=== SUPPLIED RECORDS ===

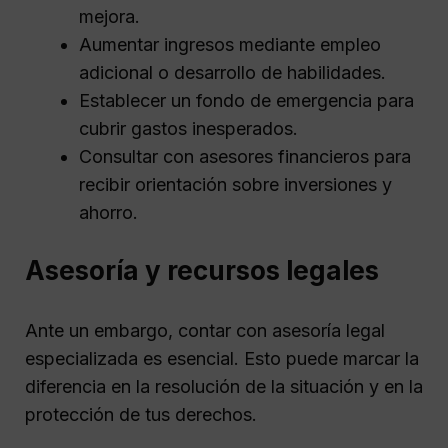
mejora.
Aumentar ingresos mediante empleo
adicional o desarrollo de habilidades.
Establecer un fondo de emergencia para
cubrir gastos inesperados.
Consultar con asesores financieros para
recibir orientación sobre inversiones y
ahorro.
Asesoría y recursos legales
Ante un embargo, contar con asesoría legal
especializada es esencial. Esto puede marcar la
diferencia en la resolución de la situación y en la
protección de tus derechos.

===

Please output every entry above exactly, without the pictures.

mejora.
Aumentar ingresos mediante empleo
adicional o desarrollo de habilidades.
Establecer un fondo de emergencia para
cubrir gastos inesperados.
Consultar con asesores financieros para
recibir orientación sobre inversiones y
ahorro.
Asesoría y recursos legales
Ante un embargo, contar con asesoría legal
especializada es esencial. Esto puede marcar la
diferencia en la resolución de la situación y en la
protección de tus derechos.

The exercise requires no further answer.